Jimmy “J.J.” Jones almost always gets his way – even when he’s flat out wrong. The current sheriff and announced candidate for Knox County mayor has succeeded in getting his new procurement director under the Sheriff’s Office Merit System Council.
Hugh Holt got merit system protection, even though the 3-member council had decided in December to defer Jones’ request until a new sheriff is elected in 2018.
Jim Jennings, who chairs the council, confirmed Monday that Holt was approved upon advice of Myers Morton, deputy law director. “He told us that the sheriff has the authority to create positions, and he said it is the sheriff’s prerogative (to classify his hires under the merit system).
“Our role is to hear (discipline or termination) grievances.”
Morton was present in December and did not object when the council deferred action on Jones’ request.

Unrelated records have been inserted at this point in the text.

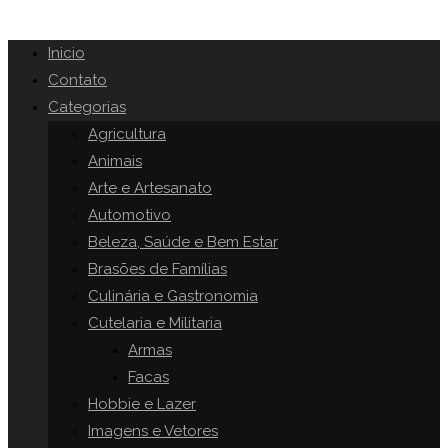
Inicio
Contato
Categorias
Agricultura
Animais
Arte e Artesanato
Automotivo
Beleza, Saúde e Bem Estar
Brasões de Famílias
Culinária e Gastronomia
Cutelaria e Militaria
Armas
Facas
Hobbie e Lazer
Imagens e Vetores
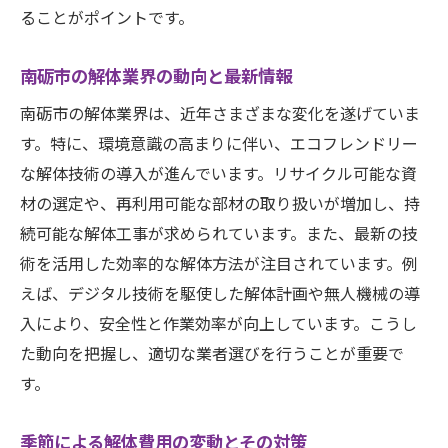
ることがポイントです。
南砺市の解体業界の動向と最新情報
南砺市の解体業界は、近年さまざまな変化を遂げていま
す。特に、環境意識の高まりに伴い、エコフレンドリー
な解体技術の導入が進んでいます。リサイクル可能な資
材の選定や、再利用可能な部材の取り扱いが増加し、持
続可能な解体工事が求められています。また、最新の技
術を活用した効率的な解体方法が注目されています。例
えば、デジタル技術を駆使した解体計画や無人機械の導
入により、安全性と作業効率が向上しています。こうし
た動向を把握し、適切な業者選びを行うことが重要で
す。
季節による解体費用の変動とその対策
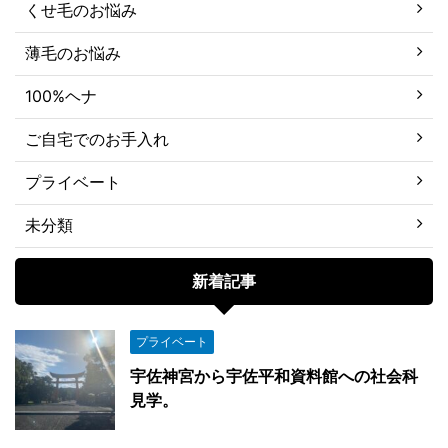
くせ毛のお悩み
薄毛のお悩み
100%ヘナ
ご自宅でのお手入れ
プライベート
未分類
新着記事
プライベート
宇佐神宮から宇佐平和資料館への社会科
見学。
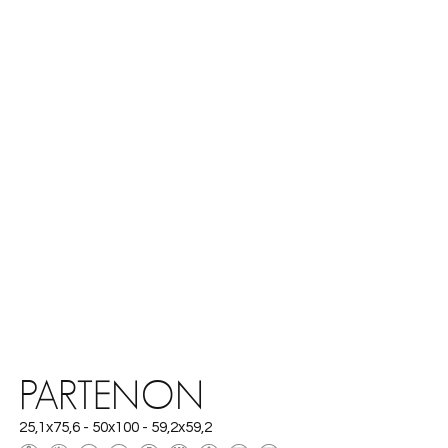
PARTENON
25,1x75,6 - 50x100 - 59,2x59,2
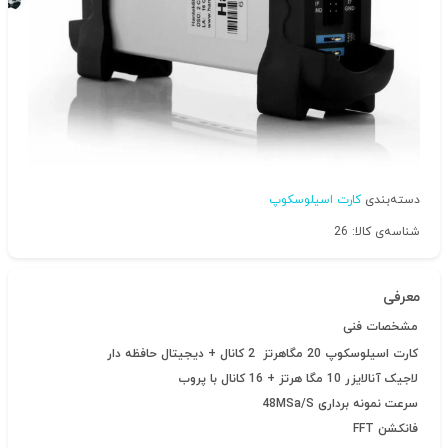
دسته‌بندی
کارت اسیلوسکوپ
شناسه‌ی کالا: 26
معرفی
مشخصات فنی
کارت اسیلوسکوپ 20 مگاهرتز 2 کانال + دیجیتال حافظه دار
لاجیک آنالایزر 10 مگا هرتز + 16 کانال با پروب
سرعت نمونه برداری 48MSa/S
فانکشن FFT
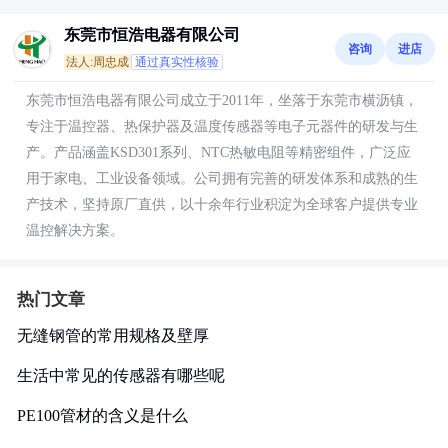
东莞市恒浩电器有限公司
咨询
进店
法人:周忠成
通过真实性核验
东莞市恒浩电器有限公司成立于2011年，坐落于东莞市横沥镇，
专注于温控器、热保护器及温度传感器等电子元器件的研发与生
产。产品涵盖KSD301系列、NTC热敏电阻等精密组件，广泛应
用于家电、工业设备领域。公司拥有完善的研发体系和成熟的生
产技术，坚持原厂直供，以十余年行业积淀为全球客户提供专业
温控解决方案。
热门文章
无缝钢管的常用规格及壁厚
生活中常见的传感器有哪些呢
PE100管材的含义是什么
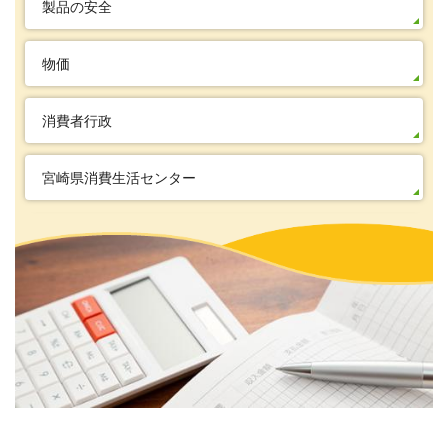
製品の安全
物価
消費者行政
宮崎県消費生活センター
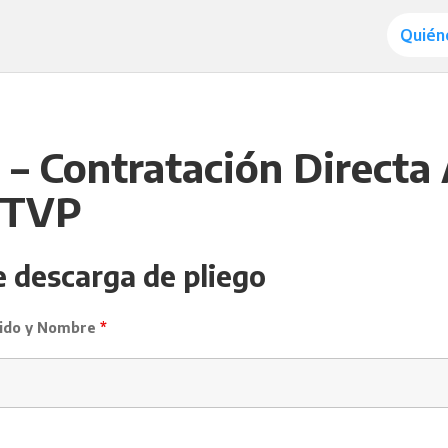
Quién
– Contratación Directa 
– TVP
e descarga de pliego
llido y Nombre
*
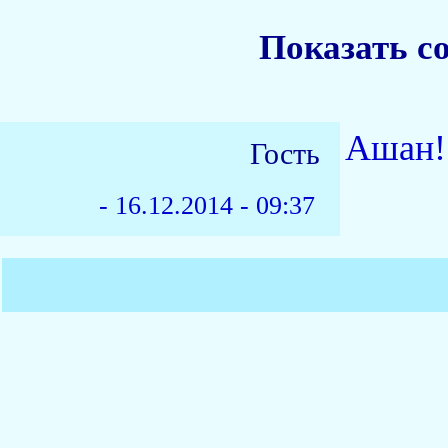
Показать с
Ашан!
Гость
-
16.12.2014 - 09:37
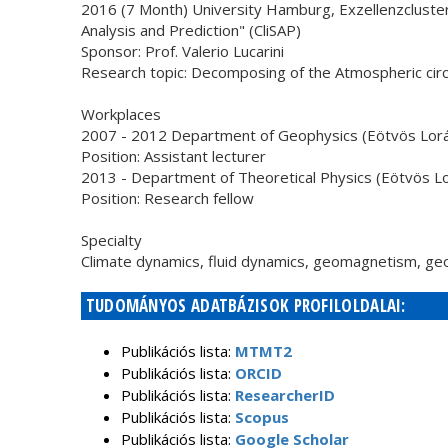
2016 (7 Month) University Hamburg, Exzellenzcluste
Analysis and Prediction" (CliSAP)
Sponsor: Prof. Valerio Lucarini
Research topic: Decomposing of the Atmospheric circu
Workplaces
2007 - 2012 Department of Geophysics (Eötvös Lorá
Position: Assistant lecturer
2013 - Department of Theoretical Physics (Eötvös Lo
Position: Research fellow
Specialty
Climate dynamics, fluid dynamics, geomagnetism, g
TUDOMÁNYOS ADATBÁZISOK PROFILOLDALAI:
Publikációs lista:
MTMT2
Publikációs lista:
ORCID
Publikációs lista:
ResearcherID
Publikációs lista:
Scopus
Publikációs lista:
Google Scholar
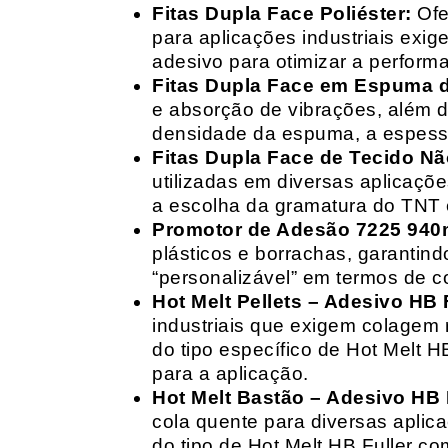
Fitas Dupla Face Poliéster:
Ofe
para aplicações industriais exig
adesivo para otimizar a perform
Fitas Dupla Face em Espuma de
e absorção de vibrações, além d
densidade da espuma, a espessur
Fitas Dupla Face de Tecido Nã
utilizadas em diversas aplicações
a escolha da gramatura do TNT e
Promotor de Adesão 7225 940
plásticos e borrachas, garantin
“personalizável” em termos de 
Hot Melt Pellets – Adesivo HB F
industriais que exigem colagem r
do tipo específico de Hot Melt 
para a aplicação.
Hot Melt Bastão – Adesivo HB F
cola quente para diversas aplic
do tipo de Hot Melt HB Fuller com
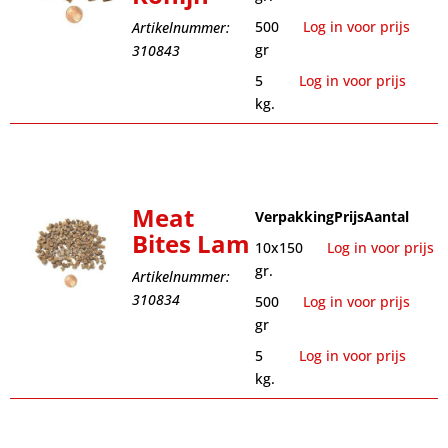
500
Log in voor prijs
Artikelnummer:
gr
310843
5
Log in voor prijs
kg.
Meat
Verpakking
Prijs
Aantal
Bites Lam
10x150
Log in voor prijs
gr.
Artikelnummer:
310834
500
Log in voor prijs
gr
5
Log in voor prijs
kg.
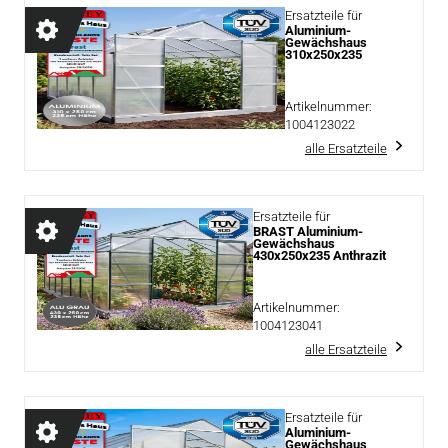
Ersatzteile für
Aluminium-
Gewächshaus
310x250x235
Artikelnummer:
1004123022
alle Ersatzteile
Ersatzteile für
BRAST Aluminium-
Gewächshaus
430x250x235 Anthrazit
Artikelnummer:
1004123041
alle Ersatzteile
Ersatzteile für
Aluminium-
Gewächshaus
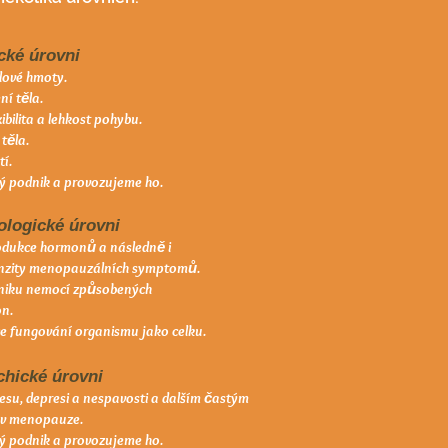
cké úrovni
alové hmoty.
ní těla.
ibilita a lehkost pohybu.
těla.
tí.
ý podnik a provozujeme ho.
ologické úrovni
odukce hormonů a následně i
enzity menopauzálních symptomů.
zniku nemocí způsobených
n.
 fungování organismu jako celku.
chické úrovni
resu, depresi a nespavosti a dalším častým
v menopauze.
ý podnik a provozujeme ho.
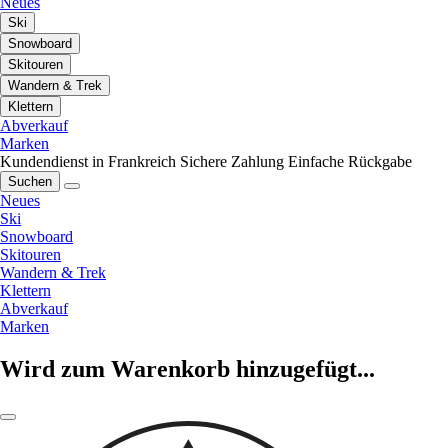
Neues
Ski
Snowboard
Skitouren
Wandern & Trek
Klettern
Abverkauf
Marken
Kundendienst in Frankreich
Sichere Zahlung
Einfache Rückgabe
Suchen
Neues
Ski
Snowboard
Skitouren
Wandern & Trek
Klettern
Abverkauf
Marken
Wird zum Warenkorb hinzugefügt...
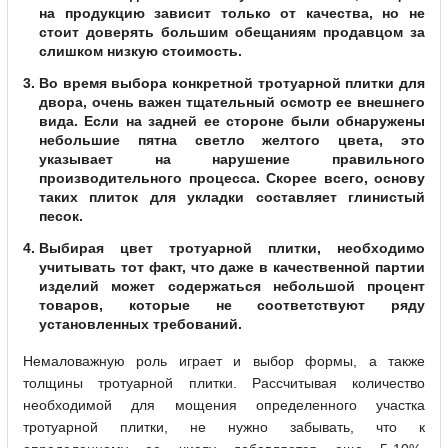
на продукцию зависит только от качества, но не
стоит доверять большим обещаниям продавцом за
слишком низкую стоимость.
Во время выбора конкретной тротуарной плитки для
двора, очень важен тщательный осмотр ее внешнего
вида. Если на задней ее стороне были обнаружены
небольшие пятна светло желтого цвета, это
указывает на нарушение правильного
производительного процесса. Скорее всего, основу
таких плиток для укладки составляет глинистый
песок.
Выбирая цвет тротуарной плитки, необходимо
учитывать тот факт, что даже в качественной партии
изделий может содержаться небольшой процент
товаров, которые не соответствуют ряду
установленных требований.
Немаловажную роль играет и выбор формы, а также
толщины тротуарной плитки. Рассчитывая количество
необходимой для мощения определенного участка
тротуарной плитки, не нужно забывать, что к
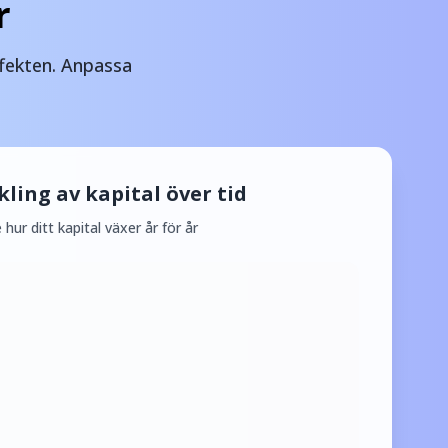
r
ffekten. Anpassa
ling av kapital över tid
 hur ditt kapital växer år för år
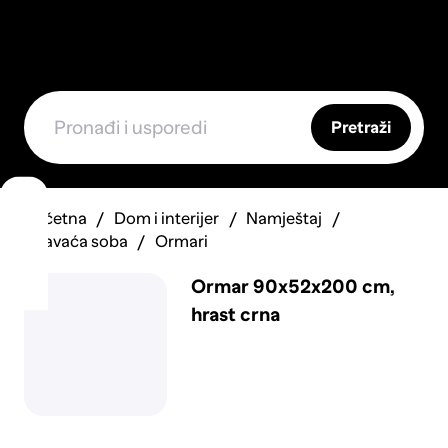
Pretraži
Početna
Dom i interijer
Namještaj
Spavaća soba
Ormari
Ormar 90x52x200 cm,
hrast crna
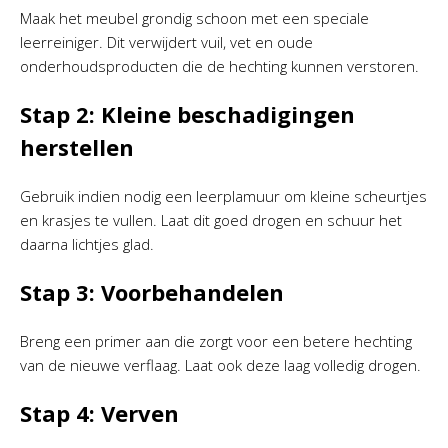
Maak het meubel grondig schoon met een speciale
leerreiniger. Dit verwijdert vuil, vet en oude
onderhoudsproducten die de hechting kunnen verstoren.
Stap 2: Kleine beschadigingen
herstellen
Gebruik indien nodig een leerplamuur om kleine scheurtjes
en krasjes te vullen. Laat dit goed drogen en schuur het
daarna lichtjes glad.
Stap 3: Voorbehandelen
Breng een primer aan die zorgt voor een betere hechting
van de nieuwe verflaag. Laat ook deze laag volledig drogen.
Stap 4: Verven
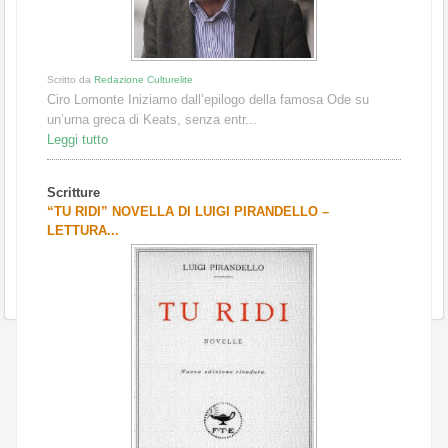
Scritto da
Redazione Culturelite
Ciro Lomonte Iniziamo dall’epilogo della famosa Ode su
un’urna greca di Keats, senza entr...
Leggi tutto
Scritture
“TU RIDI” NOVELLA DI LUIGI PIRANDELLO –
LETTURA...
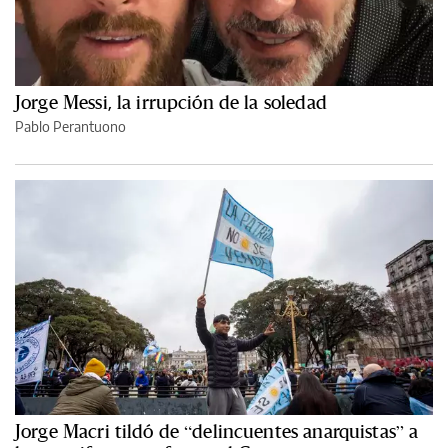
Jorge Messi, la irrupción de la soledad
Pablo Perantuono
Jorge Macri tildó de “delincuentes anarquistas” a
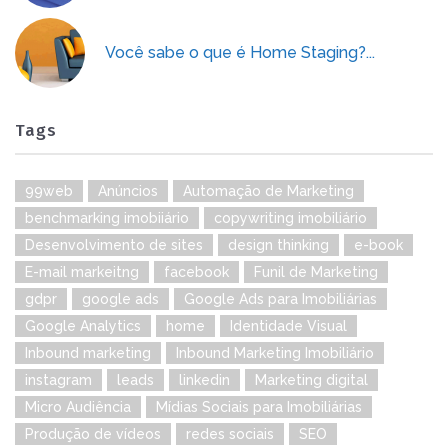
Você sabe o que é Home Staging?...
Tags
99web
Anúncios
Automação de Marketing
benchmarking imobiiário
copywriting imobiliário
Desenvolvimento de sites
design thinking
e-book
E-mail markeitng
facebook
Funil de Marketing
gdpr
google ads
Google Ads para Imobiliárias
Google Analytics
home
Identidade Visual
Inbound marketing
Inbound Marketing Imobiliário
instagram
leads
linkedin
Marketing digital
Micro Audiência
Mídias Sociais para Imobiliárias
Produção de vídeos
redes sociais
SEO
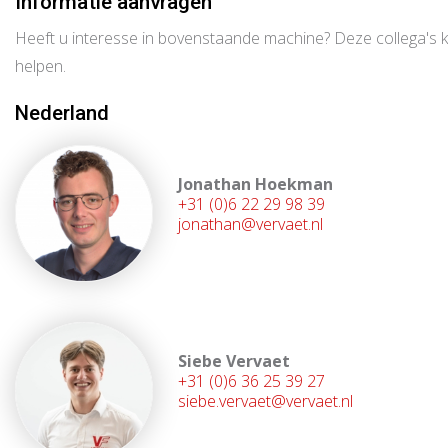
Informatie aanvragen
Heeft u interesse in bovenstaande machine? Deze collega's 
helpen.
Nederland
Jonathan Hoekman
+31 (0)6 22 29 98 39
jonathan@vervaet.nl
Siebe Vervaet
+31 (0)6 36 25 39 27
siebe.vervaet@vervaet.nl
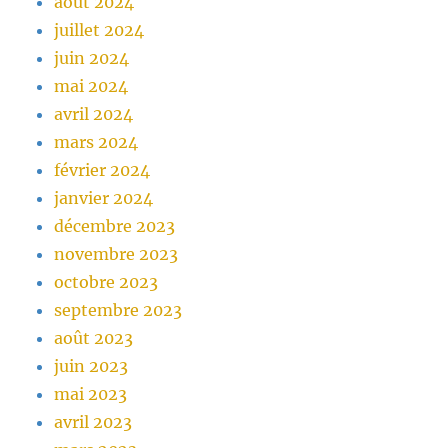
août 2024
juillet 2024
juin 2024
mai 2024
avril 2024
mars 2024
février 2024
janvier 2024
décembre 2023
novembre 2023
octobre 2023
septembre 2023
août 2023
juin 2023
mai 2023
avril 2023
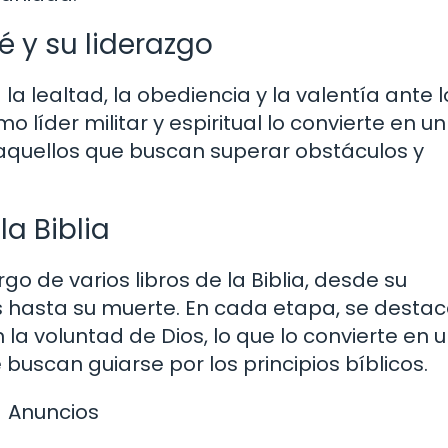
é y su liderazgo
 la lealtad, la obediencia y la valentía ante l
líder militar y espiritual lo convierte en un
aquellos que buscan superar obstáculos y
la Biblia
rgo de varios libros de la Biblia, desde su
hasta su muerte. En cada etapa, se destac
la voluntad de Dios, lo que lo convierte en 
buscan guiarse por los principios bíblicos.
Anuncios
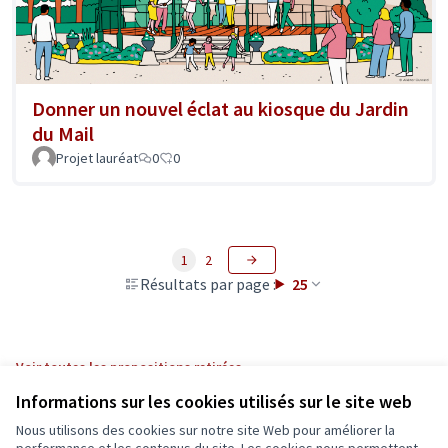
Donner un nouvel éclat au kiosque du Jardin
du Mail
Projet lauréat
0
0
1
2
Résultats par page :
25
Voir toutes les propositions retirées
Informations sur les cookies utilisés sur le site web
Nous utilisons des cookies sur notre site Web pour améliorer la
Conditions d'utilisation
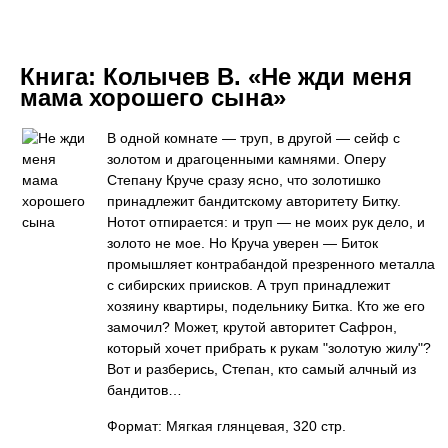
Книга:
Колычев В. «Не жди меня
мама хорошего сына»
В одной комнате — труп, в другой — сейф с
золотом и драгоценными камнями. Оперу
Степану Круче сразу ясно, что золотишко
принадлежит бандитскому авторитету Битку.
Нотот отпирается: и труп — не моих рук дело, и
золото не мое. Но Круча уверен — Биток
промышляет контрабандой презренного металла
с сибирских приисков. А труп принадлежит
хозяину квартиры, подельнику Битка. Кто же его
замочил? Может, крутой авторитет Сафрон,
который хочет прибрать к рукам "золотую жилу"?
Вот и разберись, Степан, кто самый алчный из
бандитов…
Формат: Мягкая глянцевая, 320 стр.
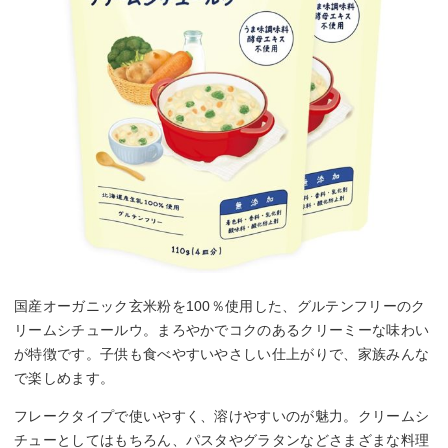
国産オーガニック玄米粉を100％使用した、グルテンフリーのク
リームシチュールウ。まろやかでコクのあるクリーミーな味わい
が特徴です。子供も食べやすいやさしい仕上がりで、家族みんな
で楽しめます。
フレークタイプで使いやすく、溶けやすいのが魅力。クリームシ
チューとしてはもちろん、パスタやグラタンなどさまざまな料理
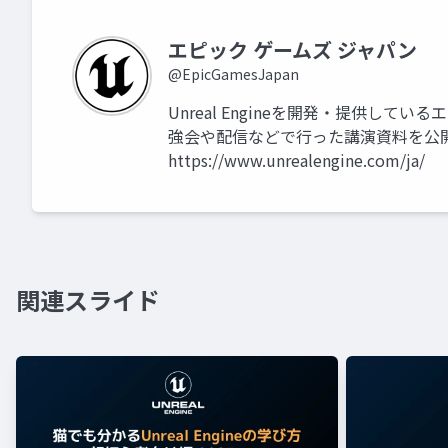
エピック ゲームズ ジャパン
@EpicGamesJapan
Unreal Engineを開発・提供して
強会や配信などで行った講演資料を公
https://www.unrealengine.com/ja/
関連スライド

And his latest ruling begs the question: If the merit board doesn’t have the authority to defer or deny a request, why put it on the agenda?
Merit System Council members – appointed by Knox County Commission – are Jennings, Roy Kruse and Jim Wright Jr. In December, Wright was an alternate and the board chair was Bill Lindsey of Farragut.
Lindsey argued that Holt’s salary would be bad for morale in a department where “people put their life on the line and have years of service,” but earn much less. Deputies start as corrections officers, earning just over $30,000 annually.
Jones hired Holt, a golfing buddy, for $500 more than he made as procurement director for Knox County, paying him more than any other employee including the chief deputy.
Holt joined Knox County in 1987 and advanced to head of purchasing. In that role, he oversaw purchasing for the sheriff’s office. When Mayor Tim Burchett requested his resignation following an investigation into charges of sexual harassment, Holt was earning roughly $136,500. Holt resigned Friday, Oct. 28, 2016. Jones hired him Monday, Oct. 31, for $137,000.
Jones never advertised the position and Holt was not vetted by the merit board. But that’s a moot point when the sheriff can steamroll retroactive approval.